Jacqueline Racener, a 76-year-old legal secretary, is a prime example. In February of 2015 her doctor prescribed her a new leukemia drug, Imbruvica® (ibrutinib). Ms Racener qualified for Medicare, which covered some of the drugs expenses, but when she found out she would still be expected to pay nearly $8000 on her own per year. Ms Racener decided to take the risk and not fill her prescription. Ms Racener earned around $80,000 a year, between her job and social security. Her credit card debt, car note, and mortgage payment made the drug unaffordable. “There’s no way I could do that. It was just prohibitive,” she told the Wall Street Journal.

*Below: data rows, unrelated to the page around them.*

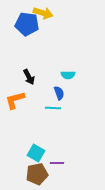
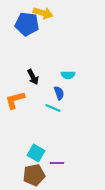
black arrow: moved 4 px right
cyan line: rotated 21 degrees clockwise
brown pentagon: moved 3 px left, 1 px down
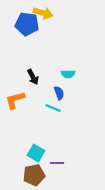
cyan semicircle: moved 1 px up
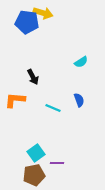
blue pentagon: moved 2 px up
cyan semicircle: moved 13 px right, 12 px up; rotated 32 degrees counterclockwise
blue semicircle: moved 20 px right, 7 px down
orange L-shape: rotated 20 degrees clockwise
cyan square: rotated 24 degrees clockwise
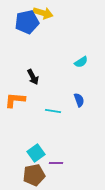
blue pentagon: rotated 20 degrees counterclockwise
cyan line: moved 3 px down; rotated 14 degrees counterclockwise
purple line: moved 1 px left
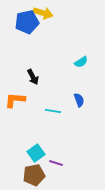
purple line: rotated 16 degrees clockwise
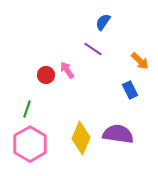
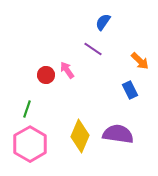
yellow diamond: moved 1 px left, 2 px up
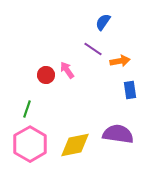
orange arrow: moved 20 px left; rotated 54 degrees counterclockwise
blue rectangle: rotated 18 degrees clockwise
yellow diamond: moved 5 px left, 9 px down; rotated 56 degrees clockwise
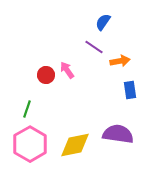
purple line: moved 1 px right, 2 px up
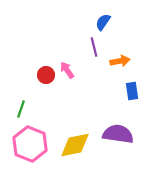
purple line: rotated 42 degrees clockwise
blue rectangle: moved 2 px right, 1 px down
green line: moved 6 px left
pink hexagon: rotated 8 degrees counterclockwise
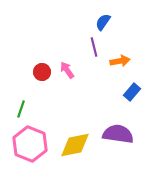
red circle: moved 4 px left, 3 px up
blue rectangle: moved 1 px down; rotated 48 degrees clockwise
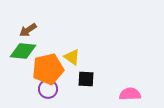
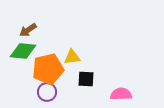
yellow triangle: rotated 42 degrees counterclockwise
purple circle: moved 1 px left, 3 px down
pink semicircle: moved 9 px left
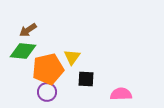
yellow triangle: rotated 48 degrees counterclockwise
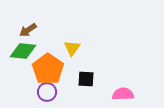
yellow triangle: moved 9 px up
orange pentagon: rotated 24 degrees counterclockwise
pink semicircle: moved 2 px right
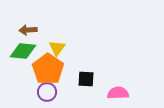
brown arrow: rotated 30 degrees clockwise
yellow triangle: moved 15 px left
pink semicircle: moved 5 px left, 1 px up
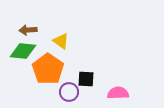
yellow triangle: moved 4 px right, 7 px up; rotated 30 degrees counterclockwise
purple circle: moved 22 px right
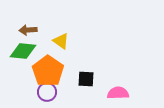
orange pentagon: moved 2 px down
purple circle: moved 22 px left
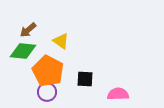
brown arrow: rotated 36 degrees counterclockwise
orange pentagon: rotated 8 degrees counterclockwise
black square: moved 1 px left
pink semicircle: moved 1 px down
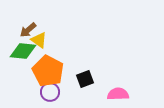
yellow triangle: moved 22 px left, 1 px up
black square: rotated 24 degrees counterclockwise
purple circle: moved 3 px right
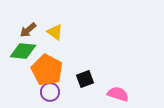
yellow triangle: moved 16 px right, 8 px up
orange pentagon: moved 1 px left, 1 px up
pink semicircle: rotated 20 degrees clockwise
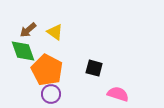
green diamond: rotated 64 degrees clockwise
black square: moved 9 px right, 11 px up; rotated 36 degrees clockwise
purple circle: moved 1 px right, 2 px down
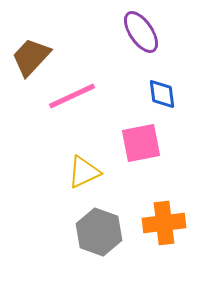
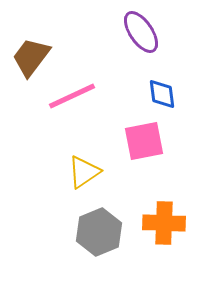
brown trapezoid: rotated 6 degrees counterclockwise
pink square: moved 3 px right, 2 px up
yellow triangle: rotated 9 degrees counterclockwise
orange cross: rotated 9 degrees clockwise
gray hexagon: rotated 18 degrees clockwise
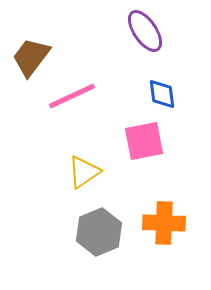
purple ellipse: moved 4 px right, 1 px up
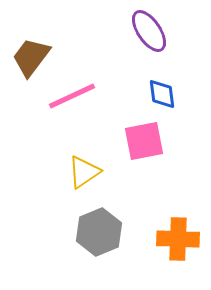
purple ellipse: moved 4 px right
orange cross: moved 14 px right, 16 px down
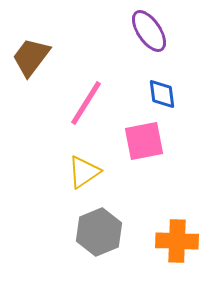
pink line: moved 14 px right, 7 px down; rotated 33 degrees counterclockwise
orange cross: moved 1 px left, 2 px down
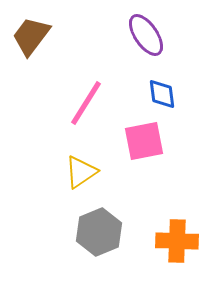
purple ellipse: moved 3 px left, 4 px down
brown trapezoid: moved 21 px up
yellow triangle: moved 3 px left
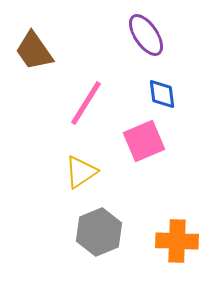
brown trapezoid: moved 3 px right, 15 px down; rotated 72 degrees counterclockwise
pink square: rotated 12 degrees counterclockwise
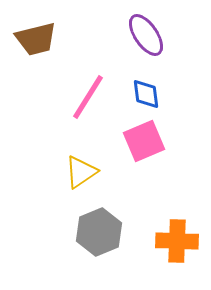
brown trapezoid: moved 2 px right, 12 px up; rotated 69 degrees counterclockwise
blue diamond: moved 16 px left
pink line: moved 2 px right, 6 px up
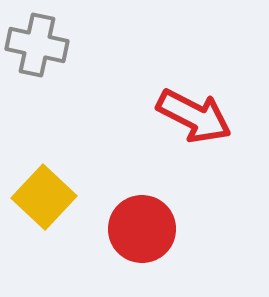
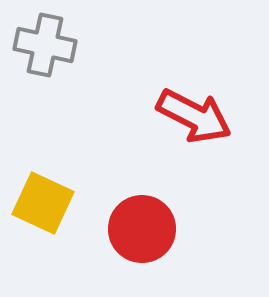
gray cross: moved 8 px right
yellow square: moved 1 px left, 6 px down; rotated 18 degrees counterclockwise
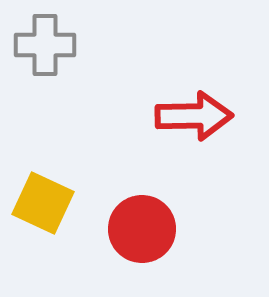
gray cross: rotated 12 degrees counterclockwise
red arrow: rotated 28 degrees counterclockwise
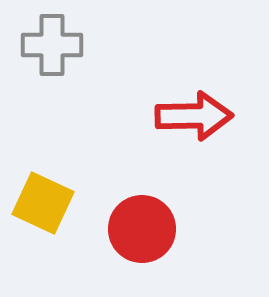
gray cross: moved 7 px right
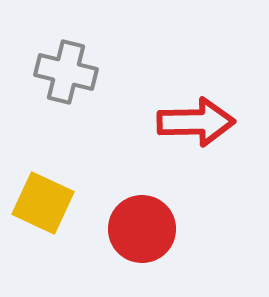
gray cross: moved 14 px right, 27 px down; rotated 14 degrees clockwise
red arrow: moved 2 px right, 6 px down
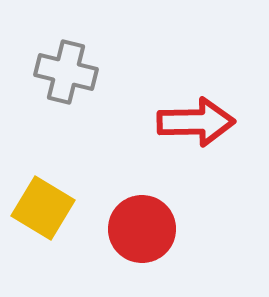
yellow square: moved 5 px down; rotated 6 degrees clockwise
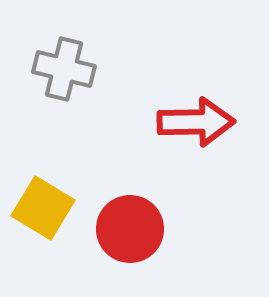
gray cross: moved 2 px left, 3 px up
red circle: moved 12 px left
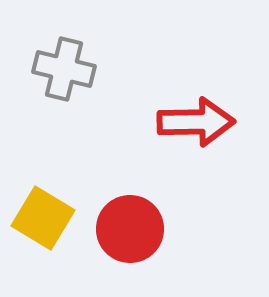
yellow square: moved 10 px down
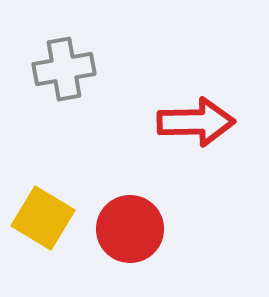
gray cross: rotated 24 degrees counterclockwise
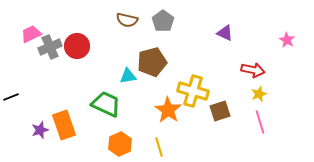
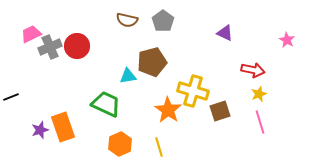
orange rectangle: moved 1 px left, 2 px down
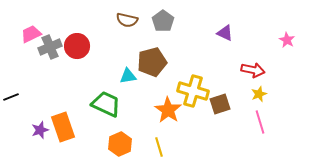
brown square: moved 7 px up
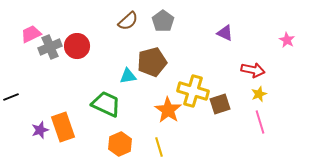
brown semicircle: moved 1 px right, 1 px down; rotated 55 degrees counterclockwise
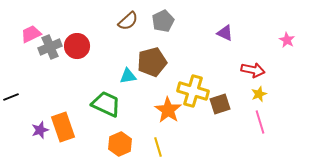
gray pentagon: rotated 10 degrees clockwise
yellow line: moved 1 px left
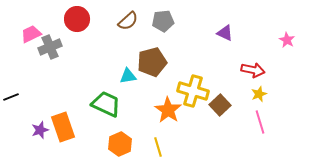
gray pentagon: rotated 20 degrees clockwise
red circle: moved 27 px up
brown square: moved 1 px down; rotated 25 degrees counterclockwise
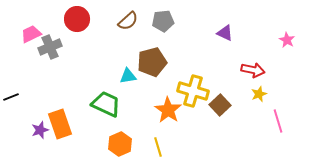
pink line: moved 18 px right, 1 px up
orange rectangle: moved 3 px left, 3 px up
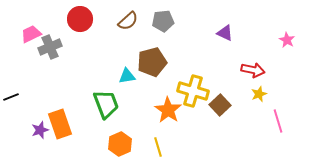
red circle: moved 3 px right
cyan triangle: moved 1 px left
green trapezoid: rotated 44 degrees clockwise
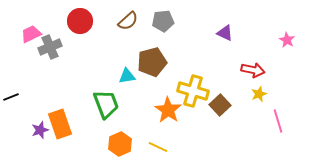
red circle: moved 2 px down
yellow line: rotated 48 degrees counterclockwise
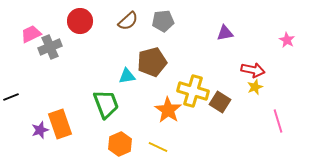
purple triangle: rotated 36 degrees counterclockwise
yellow star: moved 4 px left, 7 px up
brown square: moved 3 px up; rotated 15 degrees counterclockwise
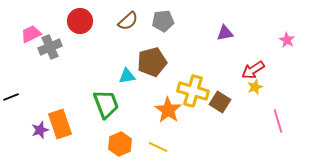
red arrow: rotated 135 degrees clockwise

Ms Racener is not alone. More than half of ibrutinib users, who are on Medicare, are left with out-of-pocket costs of ≥$7000 a year, even after the federal insurance covers the bulk of the cost under the Part D prescription-drug plan. For those who have private insurance or insurance provided by an employer, out-of-pocket costs can vary from small co-pays to thousands of dollars. The Affordable Care Act topped commercially insured patients’ out-of-pocket costs for all health care, including drugs. The cap for 2016 is $6850.

While these aid programs may be beneficial for some, they come hand-in-hand with limits and restrictions for others.—Alessia D’Anna

Reference

Walker J. Patients struggle with high drug prices. The Wall Street Journal. January 4, 2016.